Se despierta sobresaltado, bañado en sudor, desconcertado. Se palpa, llama, grita, toca la campanilla. Su ayuda de cámara Topacio acude en gorro de dormir y bostezando. «¿Estoy muerto, estoy con vida?, exclamó Rustán. ¿Se salvará la hermosa princesa de Cachemira?… —El señor está soñando, respondió fríamente Topacio.

—¡Ay!, exclama Rustán, ¿qué ha sido de ese bárbaro de Ébano con sus cuatro alas negras? A él le debo esta muerte tan cruel.

—Lo he dejado arriba roncando, señor, ¿queréis que le ordene que baje? —¡Desalmado! Seis meses hace que me persigue, él me llevó a la feria de Kabul, él me birló el diamante que me había dado la princesa, es el único causante de mi viaje, de la muerte de mi princesa y del flechazo del que muero en la flor de mi edad.

—Tranquilizaos, le dijo Topacio, no habéis estado nunca en Kabul, no existe ninguna princesa de Cachemira, su padre sólo tuvo dos chicos que están ahora en el colegio. Nunca habéis tenido diamantes, la princesa no puede haber muerto porque no ha nacido y vos estáis de maravilla.

—¡Cómo! ¿No es cierto que me asistías en el momento de mi muerte en el lecho del príncipe de Cachemira? ¿No me has confesado que, para preservarme de tantos peligros, habías sido águila, elefante, asno rayado, médico y urraca? —Señor, todo eso lo habéis soñado: nuestras ideas no dependen más de nosotros en el sueño que en la vigilia.

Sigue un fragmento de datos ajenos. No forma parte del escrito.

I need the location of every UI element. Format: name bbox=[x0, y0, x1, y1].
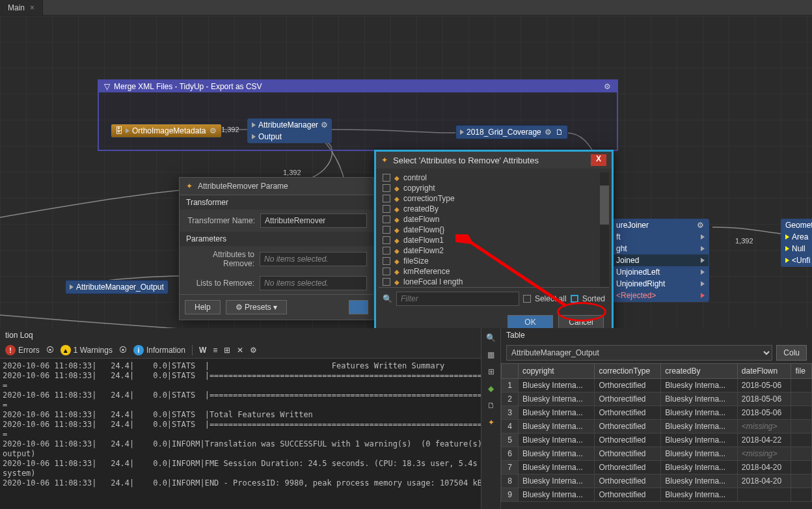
checkbox[interactable] bbox=[383, 236, 390, 244]
transformer-icon[interactable]: ✦ bbox=[485, 417, 497, 428]
expand-icon[interactable] bbox=[252, 122, 256, 128]
attribute-item[interactable]: ◆dateFlown{} bbox=[379, 225, 609, 235]
cell[interactable]: Bluesky Interna... bbox=[661, 379, 737, 392]
cell[interactable] bbox=[791, 488, 812, 502]
cell[interactable]: Bluesky Interna... bbox=[519, 392, 595, 406]
bookmark[interactable]: ▽ Merge XML Files - TidyUp - Export as C… bbox=[98, 79, 618, 151]
gear-icon[interactable]: ⚙ bbox=[208, 126, 217, 135]
attribute-item[interactable]: ◆fileSize bbox=[379, 256, 609, 266]
tab-main[interactable]: Main × bbox=[0, 0, 43, 15]
grid-reader-node[interactable]: 2018_Grid_Coverage ⚙ 🗋 bbox=[455, 125, 568, 139]
column-header[interactable]: correctionType bbox=[595, 364, 661, 379]
row-number[interactable]: 9 bbox=[502, 488, 519, 502]
cell[interactable]: Bluesky Interna... bbox=[661, 461, 737, 475]
cell[interactable]: Bluesky Interna... bbox=[519, 447, 595, 461]
checkbox[interactable] bbox=[383, 195, 390, 202]
cell[interactable]: Orthorectified bbox=[595, 475, 661, 488]
search-icon[interactable]: 🔍 bbox=[485, 332, 497, 344]
attribute-item[interactable]: ◆kmReference bbox=[379, 266, 609, 277]
cell[interactable]: Orthorectified bbox=[595, 420, 661, 433]
table-row[interactable]: 9Bluesky Interna...OrthorectifiedBluesky… bbox=[502, 488, 812, 502]
expand-icon[interactable] bbox=[70, 284, 74, 290]
column-header[interactable]: copyright bbox=[519, 364, 595, 379]
row-number[interactable]: 2 bbox=[502, 392, 519, 406]
attribute-item[interactable]: ◆copyright bbox=[379, 183, 609, 193]
log-text[interactable]: 2020-10-06 11:08:33| 24.4| 0.0|STATS | F… bbox=[0, 359, 481, 509]
gear-icon[interactable]: ⚙ bbox=[321, 120, 328, 130]
scrollbar[interactable] bbox=[600, 172, 609, 287]
geometry-node[interactable]: Geometry Area Null <Unfi bbox=[781, 219, 812, 267]
port-out-icon[interactable] bbox=[701, 281, 705, 286]
cell[interactable] bbox=[791, 461, 812, 475]
row-number[interactable]: 7 bbox=[502, 461, 519, 475]
presets-button[interactable]: ⚙ Presets ▾ bbox=[226, 300, 287, 314]
table-row[interactable]: 7Bluesky Interna...OrthorectifiedBluesky… bbox=[502, 461, 812, 475]
column-header[interactable]: dateFlown bbox=[737, 364, 791, 379]
attribute-item[interactable]: ◆createdBy bbox=[379, 204, 609, 214]
checkbox[interactable] bbox=[383, 226, 390, 234]
row-number[interactable]: 1 bbox=[502, 379, 519, 392]
cell[interactable]: Bluesky Interna... bbox=[661, 406, 737, 420]
attributemanager-node[interactable]: AttributeManager⚙ Output bbox=[247, 118, 332, 143]
attribute-item[interactable]: ◆control bbox=[379, 172, 609, 183]
next-icon[interactable]: ⦿ bbox=[119, 346, 127, 355]
port-icon[interactable] bbox=[785, 246, 789, 251]
cell[interactable] bbox=[791, 379, 812, 392]
sorted-checkbox[interactable] bbox=[571, 295, 578, 303]
attribute-item[interactable]: ◆dateFlown1 bbox=[379, 235, 609, 245]
view-icon[interactable]: ▦ bbox=[485, 349, 497, 361]
cell[interactable] bbox=[737, 488, 791, 502]
lists-to-remove-input[interactable] bbox=[260, 276, 367, 290]
cell[interactable]: Bluesky Interna... bbox=[519, 488, 595, 502]
tool-icon[interactable]: ✕ bbox=[237, 346, 243, 355]
bookmark-title[interactable]: ▽ Merge XML Files - TidyUp - Export as C… bbox=[99, 81, 617, 92]
cell[interactable]: Orthorectified bbox=[595, 461, 661, 475]
select-all-checkbox[interactable] bbox=[523, 295, 531, 303]
gear-icon[interactable]: ⚙ bbox=[544, 128, 553, 137]
cell[interactable]: 2018-04-20 bbox=[737, 475, 791, 488]
expand-icon[interactable] bbox=[126, 128, 129, 133]
column-header[interactable]: file bbox=[791, 364, 812, 379]
cell[interactable]: Bluesky Interna... bbox=[519, 433, 595, 447]
checkbox[interactable] bbox=[383, 184, 390, 192]
cell[interactable]: Bluesky Interna... bbox=[661, 488, 737, 502]
prev-icon[interactable]: ⦿ bbox=[46, 346, 54, 355]
port-icon[interactable] bbox=[785, 234, 789, 240]
checkbox[interactable] bbox=[383, 205, 390, 213]
cell[interactable]: Bluesky Interna... bbox=[519, 461, 595, 475]
cell[interactable]: <missing> bbox=[737, 447, 791, 461]
row-number[interactable]: 8 bbox=[502, 475, 519, 488]
column-header[interactable]: createdBy bbox=[661, 364, 737, 379]
cell[interactable]: Bluesky Interna... bbox=[519, 420, 595, 433]
cell[interactable]: Bluesky Interna... bbox=[661, 433, 737, 447]
ok-button-clipped[interactable] bbox=[349, 300, 368, 314]
table-row[interactable]: 8Bluesky Interna...OrthorectifiedBluesky… bbox=[502, 475, 812, 488]
cell[interactable]: Orthorectified bbox=[595, 379, 661, 392]
reader-node[interactable]: 🗄 OrthoImageMetadata ⚙ bbox=[111, 124, 222, 138]
checkbox[interactable] bbox=[383, 257, 390, 265]
cell[interactable]: Bluesky Interna... bbox=[519, 475, 595, 488]
cell[interactable] bbox=[791, 406, 812, 420]
transformer-name-input[interactable] bbox=[260, 213, 367, 228]
inspect-icon[interactable]: 🗋 bbox=[556, 128, 563, 137]
attribute-item[interactable]: ◆loneFocal l ength bbox=[379, 277, 609, 287]
grid-icon[interactable]: ⊞ bbox=[485, 366, 497, 378]
cell[interactable]: 2018-05-06 bbox=[737, 392, 791, 406]
port-out-icon[interactable] bbox=[701, 258, 705, 263]
checkbox[interactable] bbox=[383, 247, 390, 255]
cell[interactable]: Bluesky Interna... bbox=[661, 392, 737, 406]
cell[interactable]: Bluesky Interna... bbox=[519, 379, 595, 392]
gear-icon[interactable]: ⚙ bbox=[250, 346, 257, 355]
close-button[interactable]: X bbox=[591, 154, 606, 166]
scrollbar-thumb[interactable] bbox=[600, 186, 609, 225]
attributeremover-dialog[interactable]: ✦ AttributeRemover Parame Transformer Tr… bbox=[179, 177, 374, 320]
expand-icon[interactable] bbox=[460, 130, 464, 135]
tool-icon[interactable]: 🗋 bbox=[485, 400, 497, 411]
cell[interactable]: <missing> bbox=[737, 420, 791, 433]
cell[interactable]: Bluesky Interna... bbox=[661, 420, 737, 433]
errors-filter[interactable]: !Errors bbox=[5, 345, 40, 355]
checkbox[interactable] bbox=[383, 174, 390, 182]
cell[interactable]: Bluesky Interna... bbox=[519, 406, 595, 420]
cell[interactable]: 2018-04-22 bbox=[737, 433, 791, 447]
tool-icon[interactable]: ◆ bbox=[485, 383, 497, 394]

Dios ha querido que esa sarta de ideas os haya pasado por la imaginación para daros, a lo que parece, alguna instrucción que pueda resultaros provechosa.

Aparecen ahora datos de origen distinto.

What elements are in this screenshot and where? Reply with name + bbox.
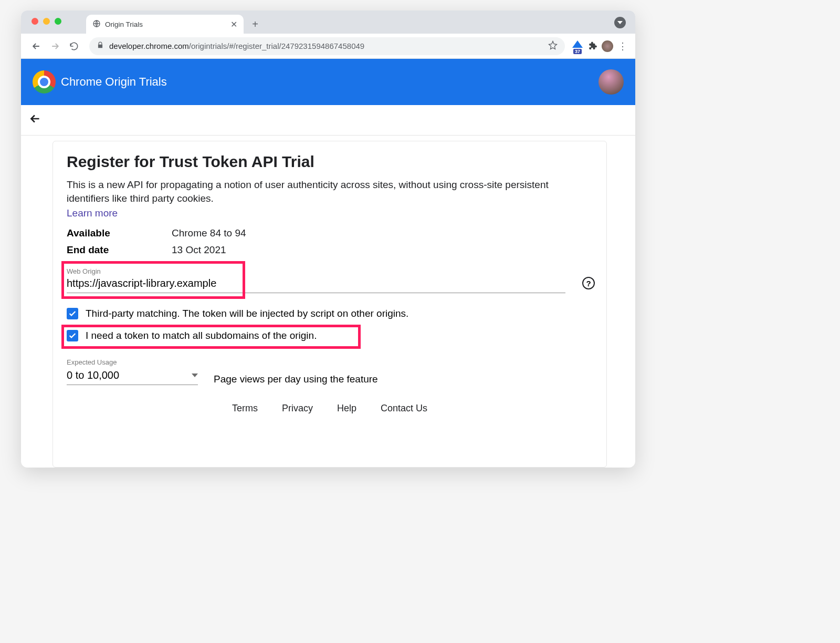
url-text: developer.chrome.com/origintrials/#/regi… (109, 42, 543, 50)
contact-link[interactable]: Contact Us (381, 403, 427, 414)
star-icon[interactable] (548, 40, 558, 51)
expected-usage-description: Page views per day using the feature (214, 374, 378, 385)
profile-avatar[interactable] (602, 40, 613, 52)
tab-title: Origin Trials (105, 20, 143, 28)
reload-button[interactable] (66, 38, 82, 54)
web-origin-field: Web Origin ? (67, 267, 593, 293)
tab-overflow-icon[interactable] (614, 17, 626, 28)
chrome-logo-icon (33, 70, 56, 94)
chevron-down-icon (192, 374, 198, 377)
minimize-window-button[interactable] (43, 18, 50, 25)
footer-links: Terms Privacy Help Contact Us (67, 403, 593, 414)
user-avatar[interactable] (598, 69, 624, 95)
web-origin-label: Web Origin (67, 267, 593, 275)
available-label: Available (67, 227, 172, 239)
terms-link[interactable]: Terms (232, 403, 258, 414)
third-party-row: Third-party matching. The token will be … (67, 308, 593, 319)
extensions-icon[interactable] (587, 42, 598, 51)
tab-strip: Origin Trials ✕ + (21, 11, 635, 34)
end-date-value: 13 Oct 2021 (172, 244, 226, 256)
expected-usage-field: Expected Usage 0 to 10,000 (67, 358, 198, 385)
expected-usage-value: 0 to 10,000 (67, 369, 119, 381)
back-button[interactable] (28, 38, 44, 54)
maximize-window-button[interactable] (55, 18, 61, 25)
new-tab-button[interactable]: + (248, 17, 262, 32)
subdomain-label: I need a token to match all subdomains o… (86, 330, 317, 341)
subdomain-checkbox[interactable] (67, 330, 78, 341)
web-origin-input[interactable] (67, 275, 565, 293)
lock-icon (97, 42, 104, 50)
expected-usage-row: Expected Usage 0 to 10,000 Page views pe… (67, 358, 593, 385)
browser-toolbar: developer.chrome.com/origintrials/#/regi… (21, 34, 635, 59)
page-heading: Register for Trust Token API Trial (67, 153, 593, 171)
browser-tab[interactable]: Origin Trials ✕ (86, 15, 244, 34)
browser-window: Origin Trials ✕ + developer.chrome.com/o… (21, 11, 635, 468)
meta-end-date: End date 13 Oct 2021 (67, 244, 593, 256)
privacy-link[interactable]: Privacy (282, 403, 313, 414)
available-value: Chrome 84 to 94 (172, 227, 246, 239)
site-title: Chrome Origin Trials (61, 75, 167, 89)
address-bar[interactable]: developer.chrome.com/origintrials/#/regi… (89, 37, 565, 55)
close-window-button[interactable] (32, 18, 38, 25)
expected-usage-label: Expected Usage (67, 358, 198, 366)
page-back-button[interactable] (28, 112, 42, 129)
globe-icon (92, 19, 101, 29)
subdomain-row: I need a token to match all subdomains o… (67, 330, 593, 341)
learn-more-link[interactable]: Learn more (67, 208, 118, 219)
extension-badge[interactable]: 37 (572, 40, 584, 52)
registration-card: Register for Trust Token API Trial This … (52, 141, 607, 468)
window-controls (32, 18, 61, 25)
page-description: This is a new API for propagating a noti… (67, 178, 593, 205)
help-link[interactable]: Help (337, 403, 356, 414)
forward-button[interactable] (47, 38, 63, 54)
meta-available: Available Chrome 84 to 94 (67, 227, 593, 239)
browser-menu-icon[interactable]: ⋮ (616, 40, 628, 52)
third-party-label: Third-party matching. The token will be … (86, 308, 408, 319)
help-icon[interactable]: ? (582, 277, 595, 289)
close-tab-icon[interactable]: ✕ (230, 19, 237, 29)
page-nav (21, 105, 635, 136)
site-header: Chrome Origin Trials (21, 59, 635, 105)
end-date-label: End date (67, 244, 172, 256)
expected-usage-select[interactable]: 0 to 10,000 (67, 367, 198, 385)
third-party-checkbox[interactable] (67, 308, 78, 319)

—Te burlas de mí, repuso Rustán. ¿Cuánto tiempo he dormido? —No habéis dormido más de un hora, señor. —Pues bien, maldito parlanchín, ¿cómo quieres que en una hora haya estado en la feria de Kabul de hace seis meses, haya vuelto, haya hecho el viaje de Cachemira y hayamos muerto Barbabú, la princesa y yo? —Señor, nada hay más sencillo ni más común, y habríais podido dar la vuelta al mundo y correr muchas más aventuras en mucho menos tiempo. ¿No es cierto que podéis leer en una hora el compendio de la historia de los persas escrita por Zoroastro? Sin embargo, este compendio abarca ochocientos mil años. Todos esos acontecimientos desfilan ante vuestros ojos uno tras otro en una hora. Convendréis en que le resulta tan fácil a Brahma condensarlos todos en el espacio de una hora que esparcirlos en el espacio de ochocientos mil años: viene a ser lo mismo. Figuraos que el tiempo gira sobre una rueda cuyo diámetro es infinito. Bajo esa rueda inmensa se hallan multitud de otras ruedas, unas dentro de otras. La del centro es imperceptible y da una infinidad de vueltas en el tiempo en que la grande termina de dar una sola. Está claro que todos los acontecimientos, desde los inicios del mundo hasta su fin, pueden ocurrir sucesivamente en mucho menor tiempo que la cienmilésima parte de un segundo. E incluso puede decirse que así ocurre.

—No entiendo nada, dijo Rustán. —Si queréis, dijo Topacio, tengo un loro que os lo hará entender fácilmente. Nació algún tiempo antes del diluvio, estuvo en el arca, ha visto muchas cosas, y sin embargo sólo tiene un año y medio: os contará su historia, que es muy interesante.

—Id a buscar aprisa vuestro loro, dijo Rustán. Me distraerá hasta que pueda volver a dormirme. —Lo tiene mi hermana la monja, dijo Topacio. Voy a por él, quedaréis contento. Su memoria es muy fiel, cuenta con sencillez, sin intentar dar muestras de ingenio a cada paso y sin hacer frases. —Mucho mejor, dijo Rustán, así me gustan los cuentos.» Le llevaron el loro, el cual habló de esta manera.

N. B. La señorita Catherine Vade no ha podido encontrar la historia del loro en el cartapacio de su difunto primo Antoine Vade, autor de este cuento. Es una verdadera lástima, visto el tiempo en que el loro vivía.